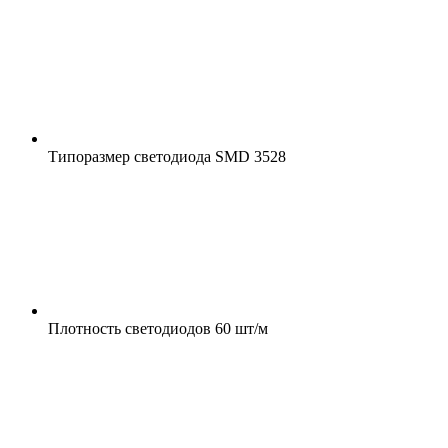
Типоразмер светодиода
SMD 3528
Плотность светодиодов
60 шт/м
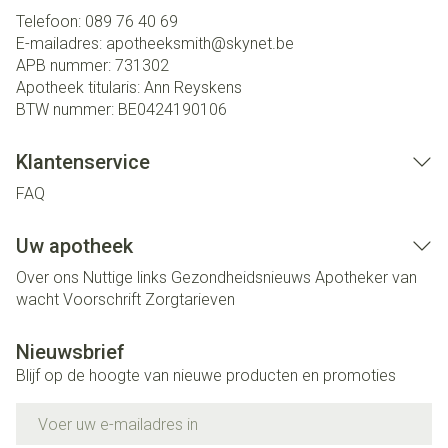
Telefoon:
089 76 40 69
E-mailadres:
apotheeksmith@
skynet.be
APB nummer:
731302
Apotheek titularis:
Ann Reyskens
BTW nummer:
BE0424190106
Klantenservice
FAQ
Uw apotheek
Over ons
Nuttige links
Gezondheidsnieuws
Apotheker van
wacht
Voorschrift
Zorgtarieven
Nieuwsbrief
Blijf op de hoogte van nieuwe producten en promoties
E-mail adres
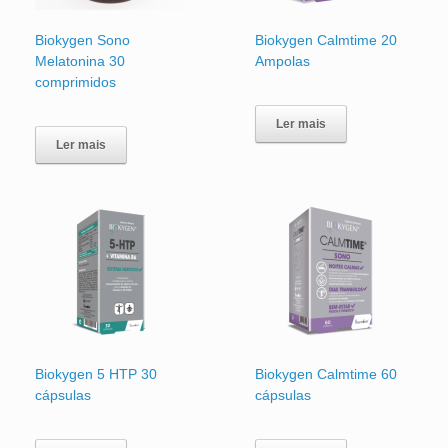
Biokygen Sono
Biokygen Calmtime 20
Melatonina 30
Ampolas
comprimidos
Ler mais
Ler mais
Biokygen 5 HTP 30
Biokygen Calmtime 60
cápsulas
cápsulas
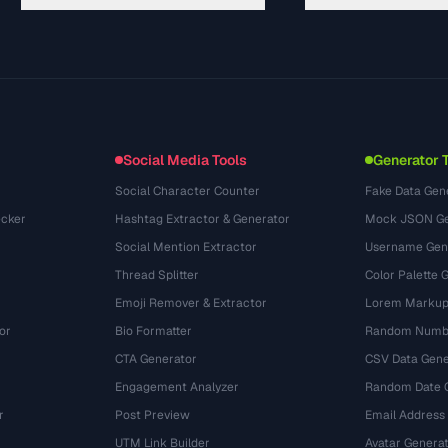
ガイド
API Documentation
(69)
用語集
OpenAPI Spec
(54)
活用事例
llms.txt
(302)
ファイル形式
Embed Widget
(131)
変換
(1484)
Social Media Tools
Generator 
Social Character Counter
Fake Data Gen
cker
Hashtag Extractor & Generator
Mock JSON Ge
Social Mention Extractor
Username Gen
Thread Splitter
Color Palette 
Emoji Remover & Extractor
Lorem Markup
or
Bio Formatter
Random Numbe
CTA Generator
CSV Data Gene
Engagement Analyzer
Random Date 
r
Post Preview
Email Address
UTM Link Builder
Avatar Genera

==================================================

#### [WHAT IS NEEDED]
Once the pictures are removed, reproduce the remaining entries above exactly.

#### [YOUR SOLUTION]
Типоразмер светодиода
SMD 3528
Плотность светодиодов
60 шт/м
Telefoon:
089 76 40 69
E-mailadres:
apotheeksmith@
skynet.be
APB nummer:
731302
Apotheek titularis:
Ann Reyskens
BTW nummer:
BE0424190106
Klantenservice
FAQ
Uw apotheek
Over ons
Nuttige links
Gezondheidsnieuws
Apotheker van
wacht
Voorschrift
Zorgtarieven
Nieuwsbrief
Blijf op de hoogte van nieuwe producten en promoties
E-mail adres
Biokygen Sono
Biokygen Calmtime 20
Melatonina 30
Ampolas
comprimidos
Ler mais
Ler mais
Biokygen 5 HTP 30
Biokygen Calmtime 60
cápsulas
cápsulas
ガイド
API Documentation
(69)
用語集
OpenAPI Spec
(54)
活用事例
llms.txt
(302)
ファイル形式
Embed Widget
(131)
変換
(1484)
Social Media Tools
Generator 
Social Character Counter
Fake Data Gen
cker
Hashtag Extractor & Generator
Mock JSON Ge
Social Mention Extractor
Username Gen
Thread Splitter
Color Palette 
Emoji Remover & Extractor
Lorem Markup
or
Bio Formatter
Random Numbe
CTA Generator
CSV Data Gene
Engagement Analyzer
Random Date 
r
Post Preview
Email Address
UTM Link Builder
Avatar Genera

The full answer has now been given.